▶ **Problem to solve**: Data follows below. Repeat exactly the lines between the line holding "Old Type IN03 BRC Injectors" and the line holding "had helped her", inclusive, and nothing more; drop pictures.

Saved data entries

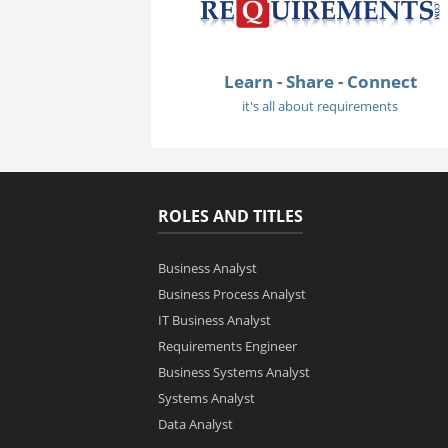
Learn - Share - Connect
it's all about requirements
ROLES AND TITLES
Business Analyst
Business Process Analyst
IT Business Analyst
Requirements Engineer
Business Systems Analyst
Systems Analyst
Data Analyst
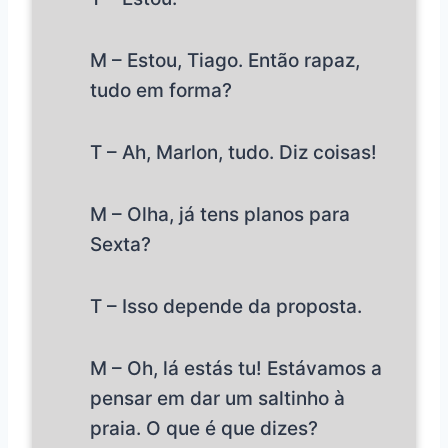
M – Estou, Tiago. Então rapaz,
tudo em forma?
T – Ah, Marlon, tudo. Diz coisas!
M – Olha, já tens planos para
Sexta?
T – Isso depende da proposta.
M – Oh, lá estás tu! Estávamos a
pensar em dar um saltinho à
praia. O que é que dizes?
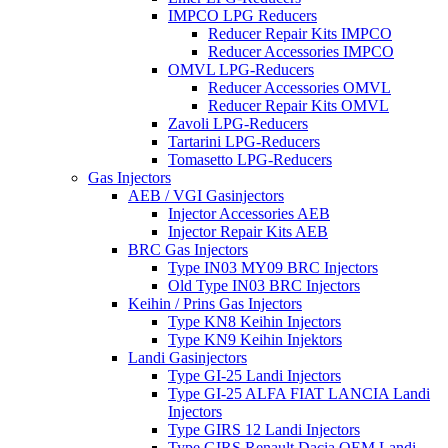
IMPCO LPG Reducers
Reducer Repair Kits IMPCO
Reducer Accessories IMPCO
OMVL LPG-Reducers
Reducer Accessories OMVL
Reducer Repair Kits OMVL
Zavoli LPG-Reducers
Tartarini LPG-Reducers
Tomasetto LPG-Reducers
Gas Injectors
AEB / VGI Gasinjectors
Injector Accessories AEB
Injector Repair Kits AEB
BRC Gas Injectors
Type IN03 MY09 BRC Injectors
Old Type IN03 BRC Injectors
Keihin / Prins Gas Injectors
Type KN8 Keihin Injectors
Type KN9 Keihin Injektors
Landi Gasinjectors
Type GI-25 Landi Injectors
Type GI-25 ALFA FIAT LANCIA Landi
Injectors
Type GIRS 12 Landi Injectors
Type GIRS Renault Dacia OEM Landi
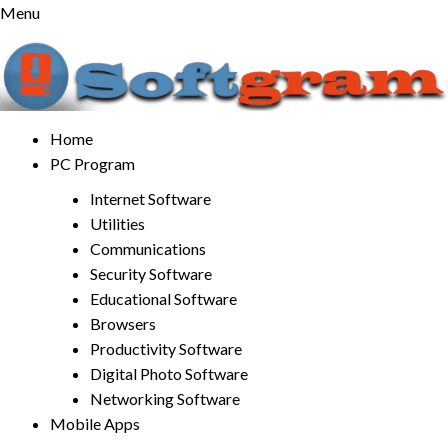
Skip
Menu
to
content
Home
PC Program
Internet Software
Utilities
Communications
Security Software
Educational Software
Browsers
Productivity Software
Digital Photo Software
Networking Software
Mobile Apps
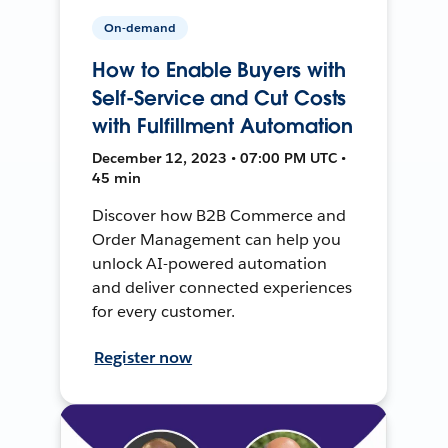
On-demand
How to Enable Buyers with
Self-Service and Cut Costs
with Fulfillment Automation
December 12, 2023 • 07:00 PM UTC •
45 min
Discover how B2B Commerce and
Order Management can help you
unlock AI-powered automation
and deliver connected experiences
for every customer.
Register now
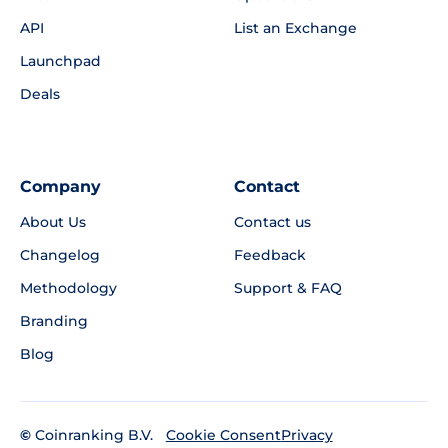
API
List an Exchange
Launchpad
Deals
Company
Contact
About Us
Contact us
Changelog
Feedback
Methodology
Support & FAQ
Branding
Blog
©
Coinranking B.V.
Privacy
Cookie Consent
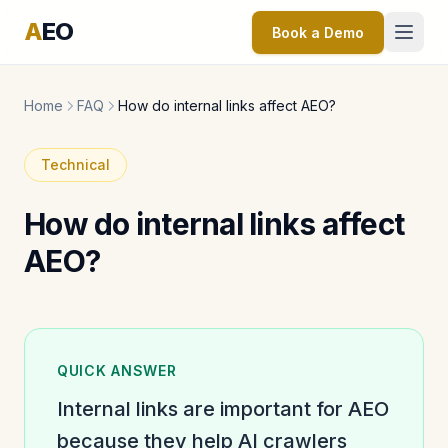
A
EO
Book a Demo
Home
FAQ
How do internal links affect AEO?
Technical
How do internal links affect
AEO?
QUICK ANSWER
Internal links are important for AEO
because they help AI crawlers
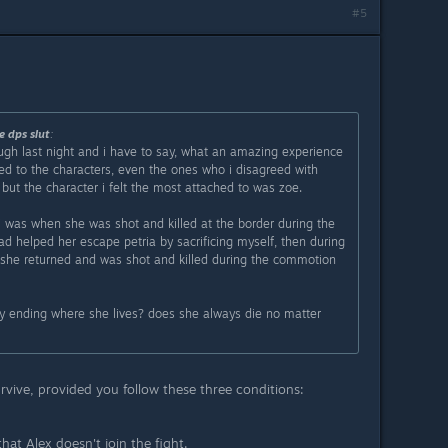
#5
e dps sIut
:
ough last night and i have to say, what an amazing experience
ed to the characters, even the ones who i disagreed with
but the character i felt the most attached to was zoe.
 was when she was shot and killed at the border during the
had helped her escape petria by sacrificing myself, then during
 she returned and was shot and killed during the commotion
any ending where she lives? does she always die no matter
rvive, provided you follow these three conditions:
at Alex doesn't join the fight.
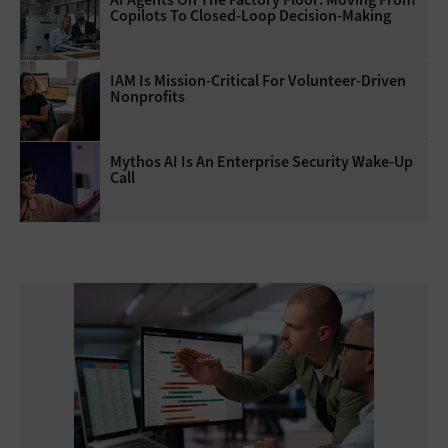
Copilots To Closed-Loop Decision-Making
IAM Is Mission-Critical For Volunteer-Driven
Nonprofits
Mythos AI Is An Enterprise Security Wake-Up
Call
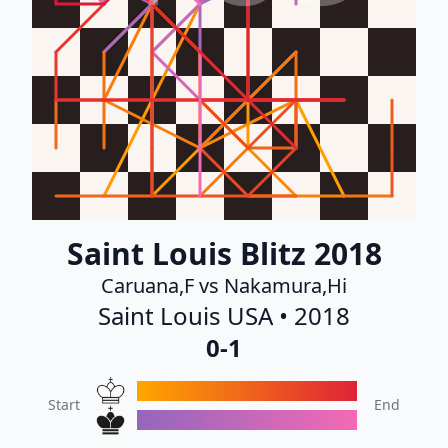
Saint Louis Blitz 2018
Caruana,F vs Nakamura,Hi
Saint Louis USA • 2018
0-1
Start
End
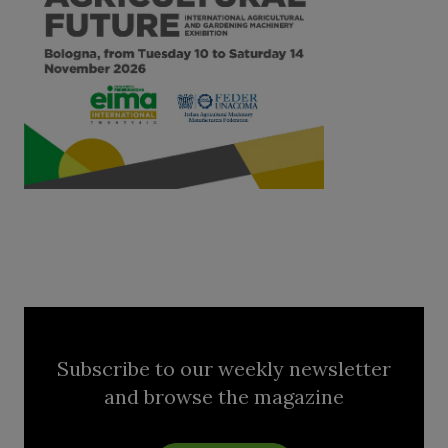
Subscribe to our weekly newsletter
and browse the magazine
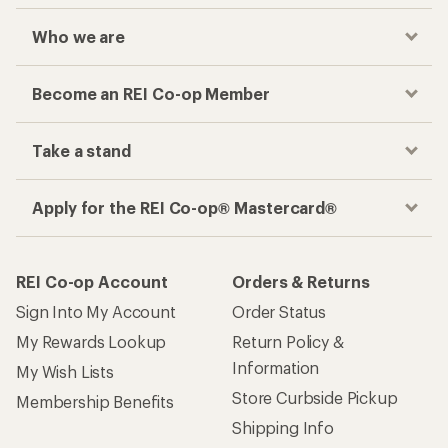
Who we are
Become an REI Co-op Member
Take a stand
Apply for the REI Co-op® Mastercard®
REI Co-op Account
Orders & Returns
Sign Into My Account
Order Status
My Rewards Lookup
Return Policy &
Information
My Wish Lists
Store Curbside Pickup
Membership Benefits
Shipping Info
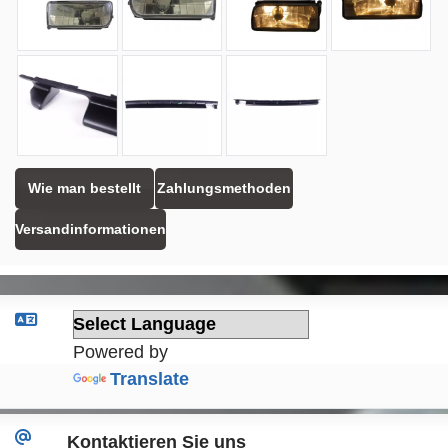
Wie man bestellt
Zahlungsmethoden
Versandinformationen
Powered by
Translate
Kontaktieren Sie uns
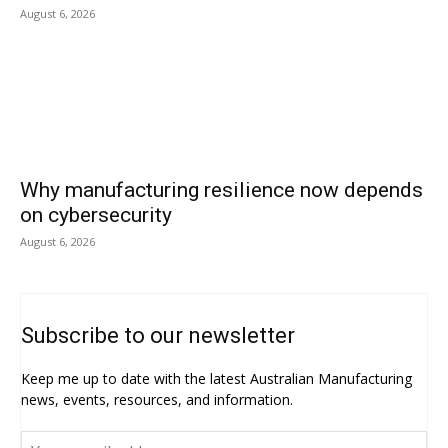
August 6, 2026
Why manufacturing resilience now depends
on cybersecurity
August 6, 2026
Subscribe to our newsletter
Keep me up to date with the latest Australian Manufacturing
news, events, resources, and information.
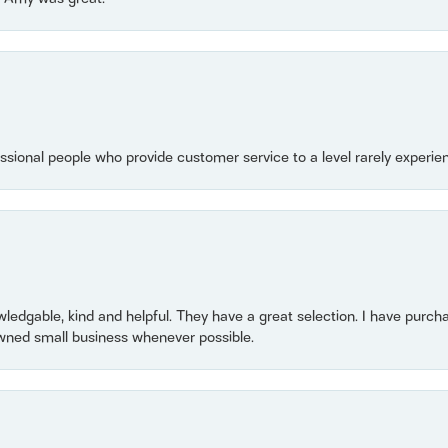
essional people who provide customer service to a level rarely experien
owledgable, kind and helpful. They have a great selection. I have purch
wned small business whenever possible.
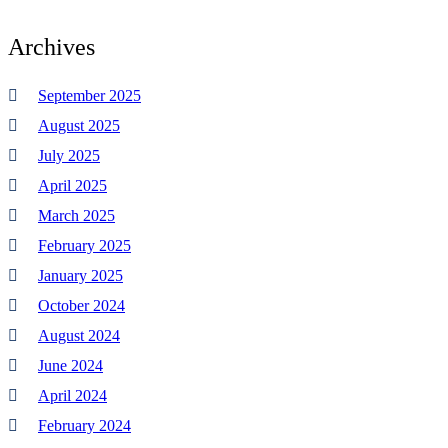
Archives
September 2025
August 2025
July 2025
April 2025
March 2025
February 2025
January 2025
October 2024
August 2024
June 2024
April 2024
February 2024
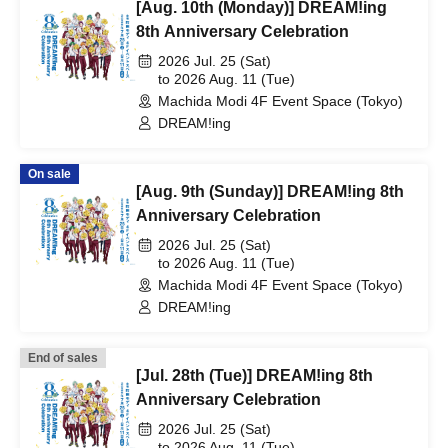
[Aug. 10th (Monday)] DREAM!ing
8th Anniversary Celebration
2026 Jul. 25 (Sat)
to 2026 Aug. 11 (Tue)
Machida Modi 4F Event Space (Tokyo)
DREAM!ing
On sale
[Aug. 9th (Sunday)] DREAM!ing 8th
Anniversary Celebration
2026 Jul. 25 (Sat)
to 2026 Aug. 11 (Tue)
Machida Modi 4F Event Space (Tokyo)
DREAM!ing
End of sales
[Jul. 28th (Tue)] DREAM!ing 8th
Anniversary Celebration
2026 Jul. 25 (Sat)
to 2026 Aug. 11 (Tue)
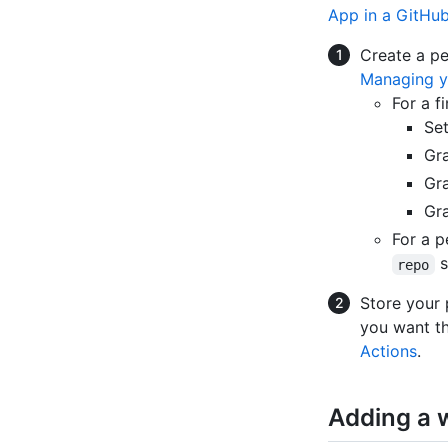
App in a GitHu
Create a pe
Managing y
For a f
Se
Gra
Gra
Gra
For a p
s
repo
Store your 
you want th
Actions
.
Adding a w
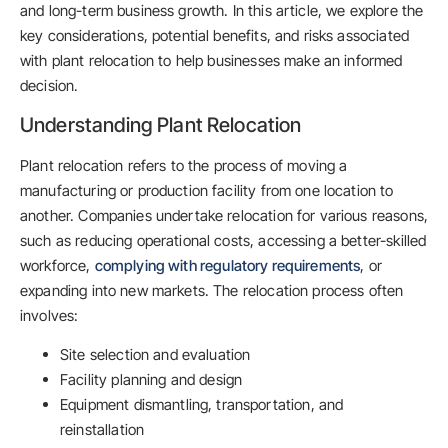
and long-term business growth. In this article, we explore the
key considerations, potential benefits, and risks associated
with plant relocation to help businesses make an informed
decision.
Understanding Plant Relocation
Plant relocation refers to the process of moving a
manufacturing or production facility from one location to
another. Companies undertake relocation for various reasons,
such as reducing operational costs, accessing a better-skilled
workforce,
complying with regulatory requirements
, or
expanding into new markets. The relocation process often
involves:
Site selection and evaluation
Facility planning and design
Equipment dismantling, transportation, and
reinstallation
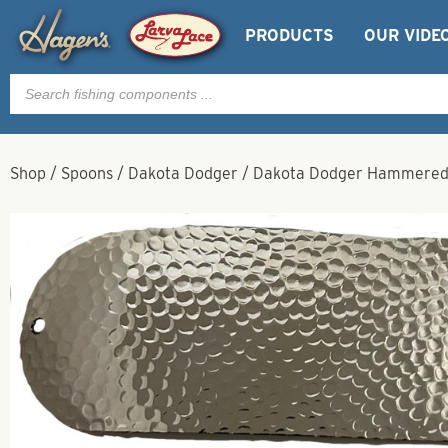
PRODUCTS
OUR VIDE
Products
search
Shop
/
Spoons
/
Dakota Dodger
/
Dakota Dodger Hammered N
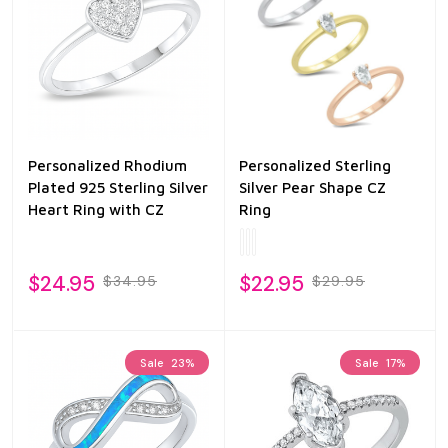
Personalized Rhodium
Personalized Sterling
Plated 925 Sterling Silver
Silver Pear Shape CZ
Heart Ring with CZ
Ring
$24.95
$22.95
$34.95
$29.95
Sale
23%
Sale
17%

▶ **Expected output**:
Old Type IN03 BRC Injectors
Keihin / Prins Gas Injectors
Type KN8 Keihin Injectors
Type KN9 Keihin Injektors
Landi Gasinjectors
Type GI-25 Landi Injectors
Type GI-25 ALFA FIAT LANCIA Landi
Injectors
Type GIRS 12 Landi Injectors
Type GIRS Renault Dacia OEM Landi
Skip
Menu
to
content
Home
PC Program
Internet Software
Utilities
Communications
Security Software
Educational Software
Browsers
Productivity Software
Digital Photo Software
Networking Software
Mobile Apps
On-demand
How to Enable Buyers with
Self-Service and Cut Costs
with Fulfillment Automation
December 12, 2023 • 07:00 PM UTC •
45 min
Discover how B2B Commerce and
Order Management can help you
unlock AI-powered automation
and deliver connected experiences
for every customer.
Register now
API
List an Exchange
Launchpad
Deals
Company
Contact
About Us
Contact us
Changelog
Feedback
Methodology
Support & FAQ
Branding
Blog
©
Coinranking B.V.
Privacy
Cookie Consent
A
EO
Book a Demo
Home
FAQ
How do internal links affect AEO?
Technical
How do internal links affect
AEO?
QUICK ANSWER
Internal links are important for AEO
because they help AI crawlers
#5
e dps sIut
:
ough last night and i have to say, what an amazing experience
ed to the characters, even the ones who i disagreed with
but the character i felt the most attached to was zoe.
 was when she was shot and killed at the border during the
had helped her escape petria by sacrificing myself, then during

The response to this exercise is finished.